Following the massive DDoS attack that last month that targeted DNS provider Dyn and temporarily knocked Twitter, Netflix and other big names off the Internet, we were bombarded with pitches from vendors begging to offer their expert opinions on the matter while extolling the virtues of their solutions that naturally would have safeguarded organizations.
Now, a couple of weeks later, Carnegie Mellon's CyLab Security and Privacy Institute too is touting research that it says shows that the tools really needed to stymie such attacks are on the way.
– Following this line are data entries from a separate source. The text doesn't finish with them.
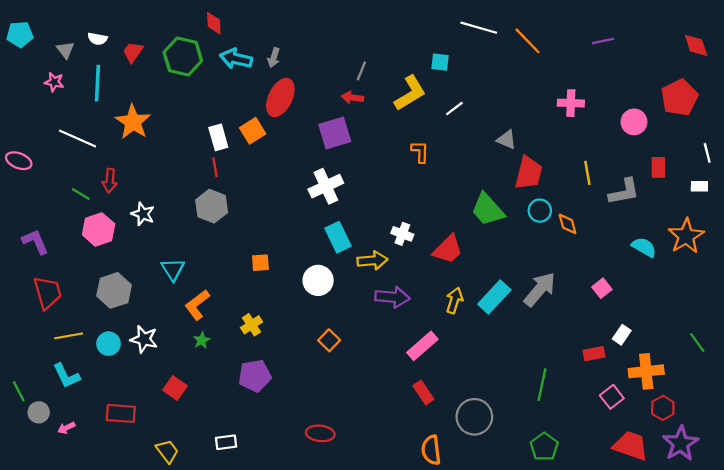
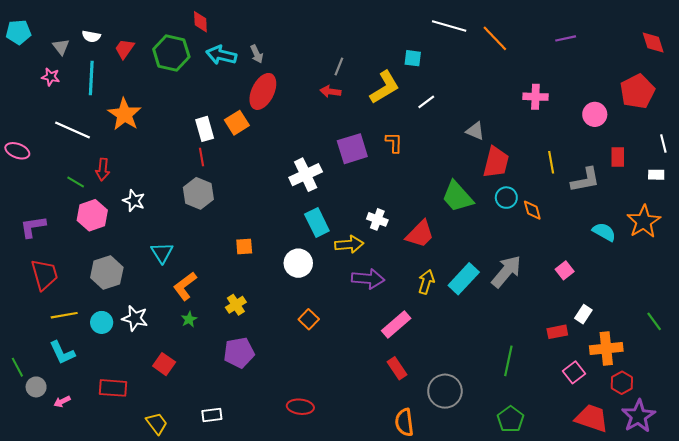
gray arrow: (274, 58) -> (257, 54), turned -42
purple square: (335, 133) -> (352, 149), moved
purple L-shape: (35, 242) -> (33, 227), turned -76

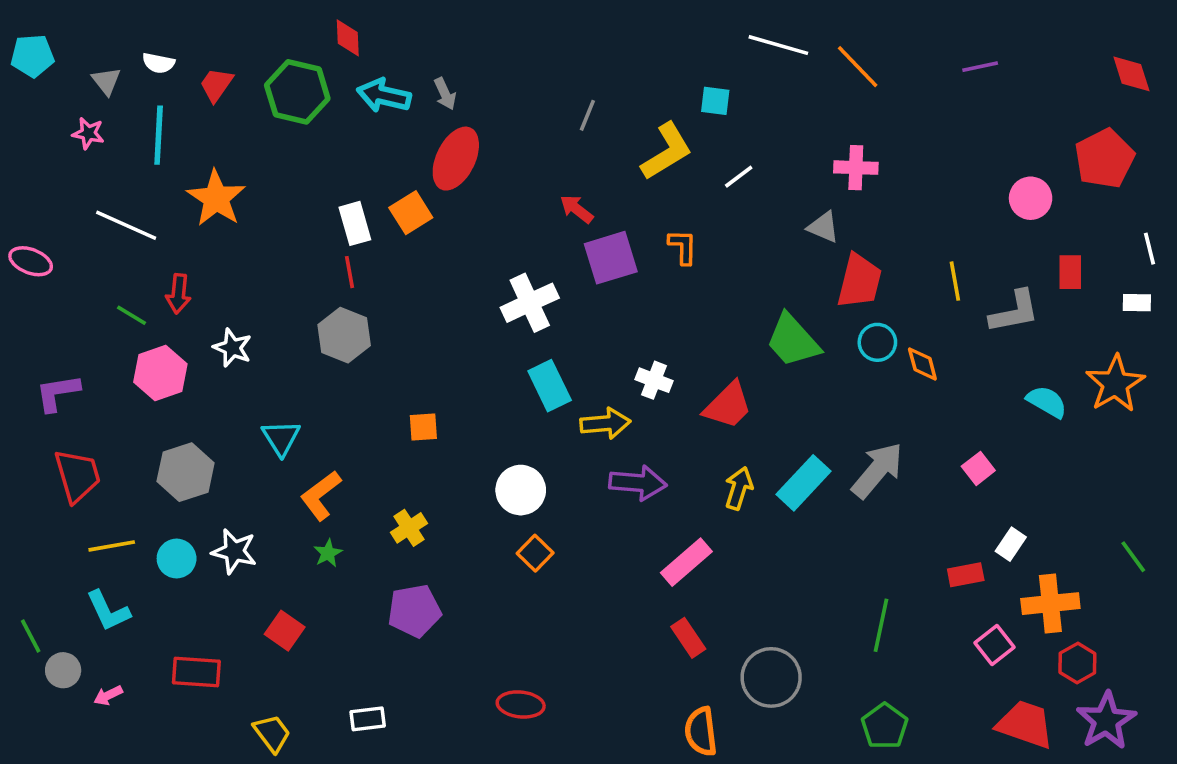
red arrow: (331, 91) -> (577, 209), moved, turned 30
pink cross: (535, 97) -> (856, 168), moved
white circle: (298, 263) -> (521, 490), moved

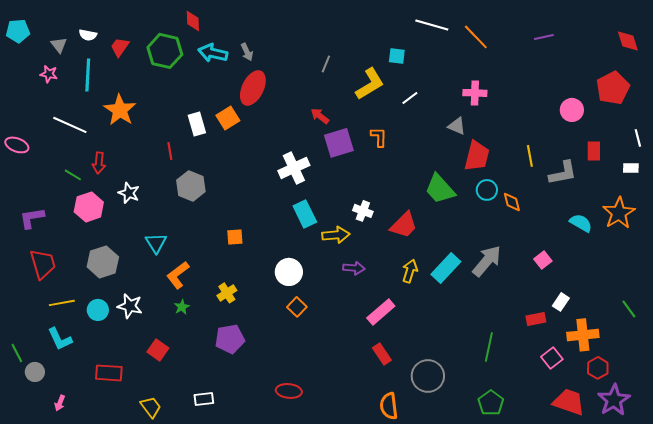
red line: (350, 272) -> (170, 151), moved
purple arrow: (638, 483) -> (354, 268), size x0.7
pink arrow: (108, 695) -> (60, 403), moved, turned -42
Somehow, this seems more believable than some of the all-to-eager vendor claims, though it doesn't appear the tools will quite be ready to fly for imminent DDoS attack candidates, such as 2016 U.S. Presidential Election-related sites and Black Friday 2016 websites.
Senior Systems Scientist Yang Cai of CyLab's Visual Intelligence Studio says the key is providing visualization of the reams of network traffic data (i.e., IP addresses and time stamps) that IT and security analysts typically examine. This makes it easier to spot patterns, they say.
"Visualization is one way to change abstract data into pictures, sound, and videos so you can see patterns in a very intuitive way," says Cai, who has worked with Sebastian Peryt to build a tool that can be used to inspect network traffic during DDoS attacks and help shut down a malware distribution network. Last month, they showed their tool at the IEEE Symposium on Visualization for Cybersecurity in Baltimore. (See a video demonstration of the tool below.)
Even the visualization of so much data on a computer screen can be pretty overwhelming though. So one thing the team is working on is presenting the data in a virtual reality form, too.